Boston Globe:
Surprising new research on schizophrenia suggests, however, that people with mental illness may have stronger, stranger ties to their societies than we commonly assume. In a new article in the British Journal of Psychiatry, Stanford anthropologist Tanya Luhrmann explains that for schizophrenics experiencing auditory hallucinations, the cultures they live in shape the voices they hear in their minds. Most psychiatric research is conducted by scientists. Luhrmann argues, though, that the same psychiatric condition can express itself differently in different cultures, which is where anthropologists come in. For this study, she interviewed adults with schizophrenia who live in three different places: Chennai, India, Accra, Ghana, and San Mateo, California. She asked each person to describe his or her auditory hallucinations—how many voices they heard, what the voices said, where they felt the voices were coming from.
I wonder how they insured that they were really sampling comparable populations in these three places? I can't find a free version of the article online, but I'm a bit doubtful. Maybe people who have more persecutory hallucinations in Accra and Channai are dealt with in ways that kept them out of the study samples. As deficient as much of our treatment of psychotic disorders in the US is for so many people, consider what treatment could consist of for a person afflicted in Ghana. Perhaps those afflicted with more paranoid and persecutory hallucinations wind up in those settings.
Mind you, this isn't to dismiss the potential significance of the findings. If the differences they found reflect real differences in the broader populations of persons with schizophrenia, the implications are quite important and consistent with those who argue that we could be more helpful to patients experiencing auditory hallucinations by including innovative non-pharmacological therapies. I posted something on this subject a couple of years ago and, looking that post up, I see that I linked at that time to another article by Tanya Luhrmann, which is also worth a look.
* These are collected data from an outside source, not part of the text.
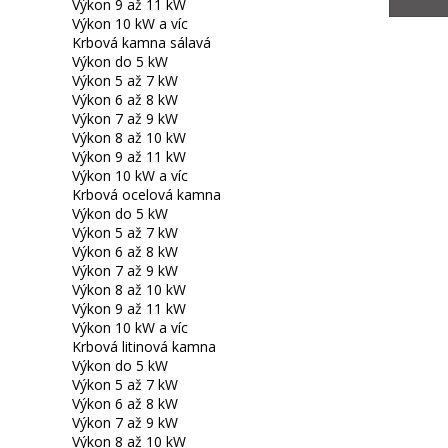
Výkon 9 až 11 kW
Výkon 10 kW a víc
Krbová kamna sálavá
Výkon do 5 kW
Výkon 5 až 7 kW
Výkon 6 až 8 kW
Výkon 7 až 9 kW
Výkon 8 až 10 kW
Výkon 9 až 11 kW
Výkon 10 kW a víc
Krbová ocelová kamna
Výkon do 5 kW
Výkon 5 až 7 kW
Výkon 6 až 8 kW
Výkon 7 až 9 kW
Výkon 8 až 10 kW
Výkon 9 až 11 kW
Výkon 10 kW a víc
Krbová litinová kamna
Výkon do 5 kW
Výkon 5 až 7 kW
Výkon 6 až 8 kW
Výkon 7 až 9 kW
Výkon 8 až 10 kW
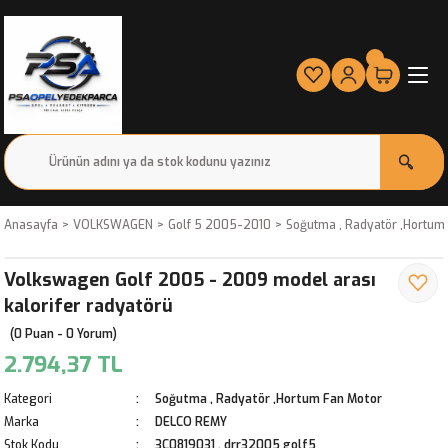
Anasayfa
VOLKSWAGEN
Golf 5 2005-2010
Soğutma , Radyatör ,Hortum
Volkswagen Golf 2005 - 2009 model arası
kalorifer radyatörü
(0 Puan - 0 Yorum)
2.794,37 TL
Kategori
Soğutma , Radyatör ,Hortum Fan Motor
Marka
DELCO REMY
Stok Kodu
3C0819031 , drr32005 golf5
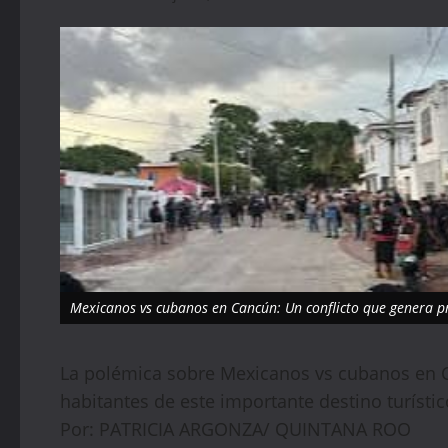
Mexicanos vs cubanos en Cancún: Un conflicto que genera 
La polémica sobre Mexicanos vs cubanos en 
habitantes de este importante destino turísti
Por: PATRICIA ARGONZA/ QUINTANA ROO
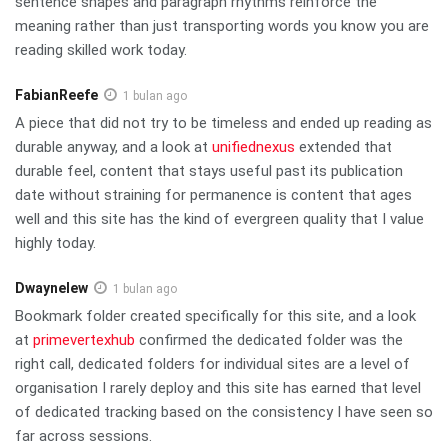
sentence shapes and paragraph rhythms reinforce the
meaning rather than just transporting words you know you are
reading skilled work today.
FabianReefe
1 bulan ago
A piece that did not try to be timeless and ended up reading as
durable anyway, and a look at
unifiednexus
extended that
durable feel, content that stays useful past its publication
date without straining for permanence is content that ages
well and this site has the kind of evergreen quality that I value
highly today.
Dwaynelew
1 bulan ago
Bookmark folder created specifically for this site, and a look
at
primevertexhub
confirmed the dedicated folder was the
right call, dedicated folders for individual sites are a level of
organisation I rarely deploy and this site has earned that level
of dedicated tracking based on the consistency I have seen so
far across sessions.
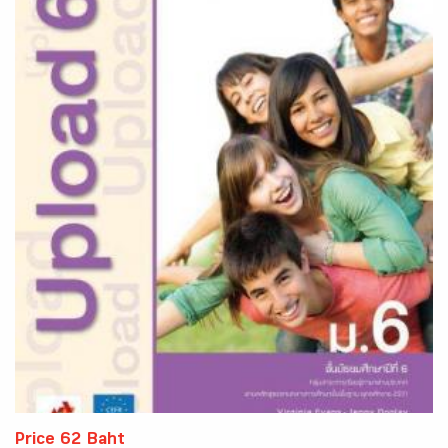
Price 62 Baht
By the time I was in graduate school, psychiatry had for the most part adopted a medication and minimalist supportive therapy approach, though my psychologist education still included introduction to non-pharm therapeutic approaches. Does anyone still read Ping-Nie Pao? The problem with non-pharm therapies that went beyond caseworker support was that they were lengthy and costly at a time when the insurance industry was rapidly moving toward a fast-and-cheap model.
Recently, Illinois passed legislation to put prescription pads in the hands of psychologists, so I imagine that will only lessen the interest in non-pharm, therapeutic intervention, at least among young psychologists around here who will no doubt gravitate toward more profitable prescription practice.